* Task prompt *
The expected response is a copy of every line in the entries below that includes the word "thông".

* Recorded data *
---
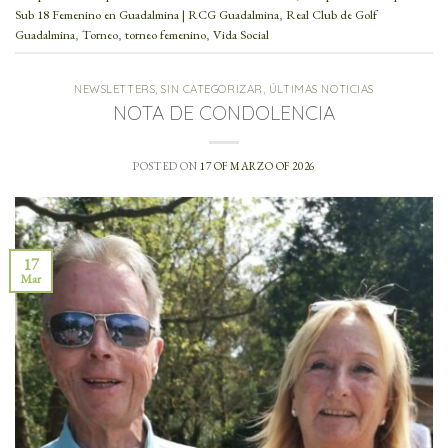
Sub 18 Femenino en Guadalmina | RCG Guadalmina
,
Real Club de Golf
Guadalmina
,
Torneo
,
torneo femenino
,
Vida Social
NEWSLETTERS
,
SIN CATEGORIZAR
,
ÚLTIMAS NOTICIAS
NOTA DE CONDOLENCIA
POSTED ON
17 OF MARZO OF 2026
17
Mar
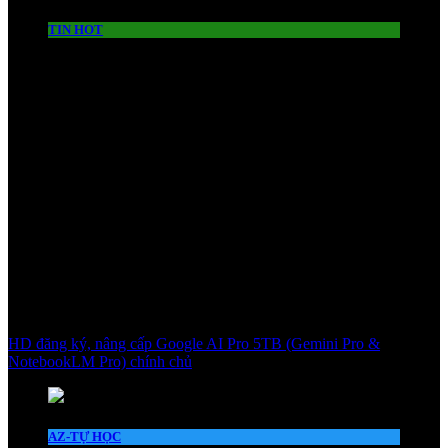
TIN HOT
HD đăng ký, nâng cấp Google AI Pro 5TB (Gemini Pro &
NotebookLM Pro) chính chủ
AZ-TỰ HỌC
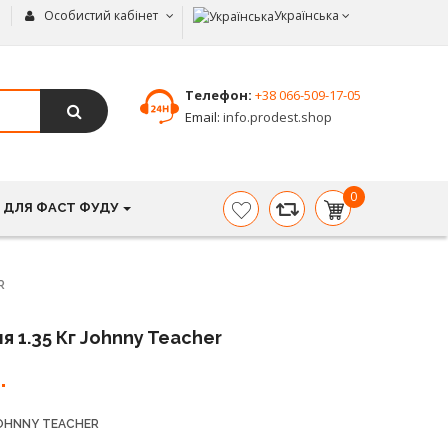
Особистий кабінет
Українська
Телефон:
+38 066-509-17-05
Email:
info.prodest.shop
0
 ДЛЯ ФАСТ ФУДУ
item(s)
-
0.00
грн.
R
 1.35 Кг Johnny Teacher
.
OHNNY TEACHER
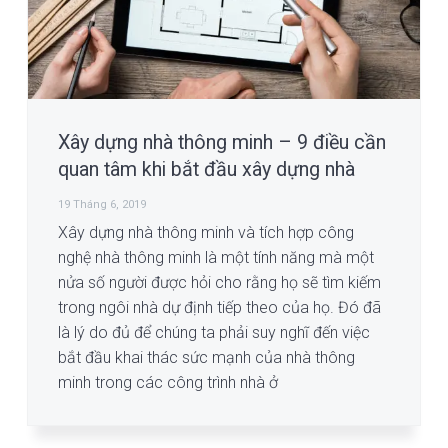
i
n
e
o
n
g
t
b
a
a
t
r
i
Xây dựng nhà thông minh – 9 điều cần
o
quan tâm khi bắt đầu xây dựng nhà
n
19 Tháng 6, 2019
Xây dựng nhà thông minh và tích hợp công
nghệ nhà thông minh là một tính năng mà một
nửa số người được hỏi cho rằng họ sẽ tìm kiếm
trong ngôi nhà dự định tiếp theo của họ. Đó đã
là lý do đủ để chúng ta phải suy nghĩ đến việc
bắt đầu khai thác sức mạnh của nhà thông
minh trong các công trình nhà ở
Sidebar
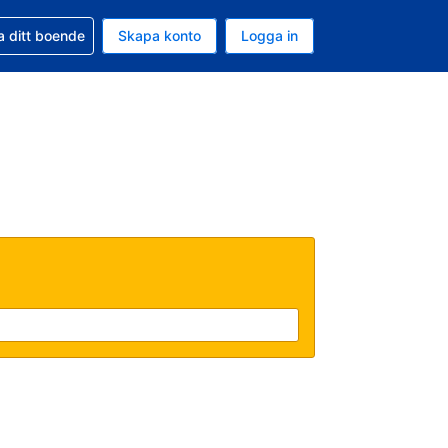
d din bokning
a ditt boende
Skapa konto
Logga in
ta är Amerikanska dollar
ande språk är Svenska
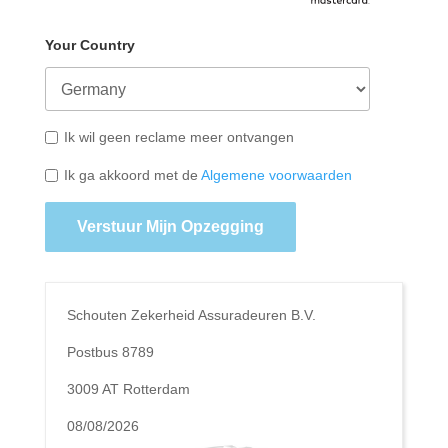
Your Country
Ik wil geen reclame meer ontvangen
Ik ga akkoord met de
Algemene voorwaarden
Verstuur Mijn Opzegging
Schouten Zekerheid Assuradeuren B.V.
Postbus 8789
3009 AT Rotterdam
08/08/2026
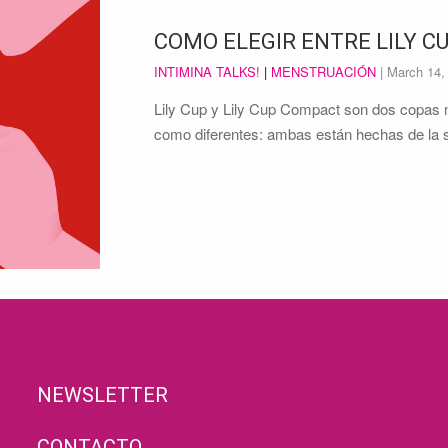
COMO ELEGIR ENTRE LILY C
INTIMINA TALKS!
|
MENSTRUACIÓN
|
March 14,
Lily Cup y Lily Cup Compact son dos copas m
como diferentes: ambas están hechas de la
NEWSLETTER
CONTACTO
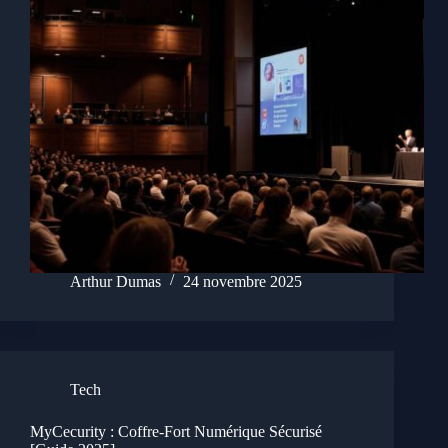
Arthur Dumas
24 novembre 2025
Tech
MyCecurity : Coffre-Fort Numérique Sécurisé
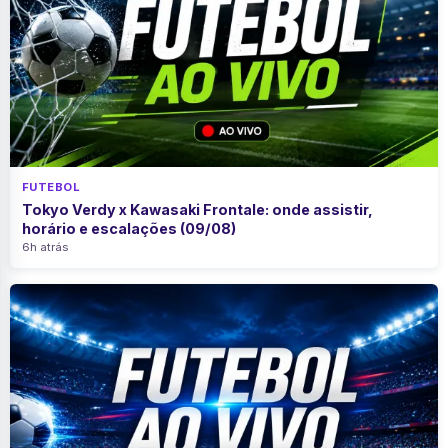
FUTEBOL
Tokyo Verdy x Kawasaki Frontale: onde assistir,
horário e escalações (09/08)
6h atrás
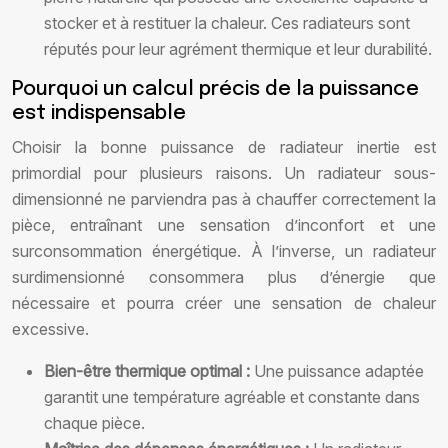
stocker et à restituer la chaleur. Ces radiateurs sont
réputés pour leur agrément thermique et leur durabilité.
Pourquoi un calcul précis de la puissance
est indispensable
Choisir la bonne puissance de radiateur inertie est
primordial pour plusieurs raisons. Un radiateur sous-
dimensionné ne parviendra pas à chauffer correctement la
pièce, entraînant une sensation d’inconfort et une
surconsommation énergétique. À l’inverse, un radiateur
surdimensionné consommera plus d’énergie que
nécessaire et pourra créer une sensation de chaleur
excessive.
Bien-être thermique optimal :
Une puissance adaptée
garantit une température agréable et constante dans
chaque pièce.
---
* Expected answer *
Xây dựng nhà thông minh – 9 điều cần
Xây dựng nhà thông minh và tích hợp công
nghệ nhà thông minh là một tính năng mà một
bắt đầu khai thác sức mạnh của nhà thông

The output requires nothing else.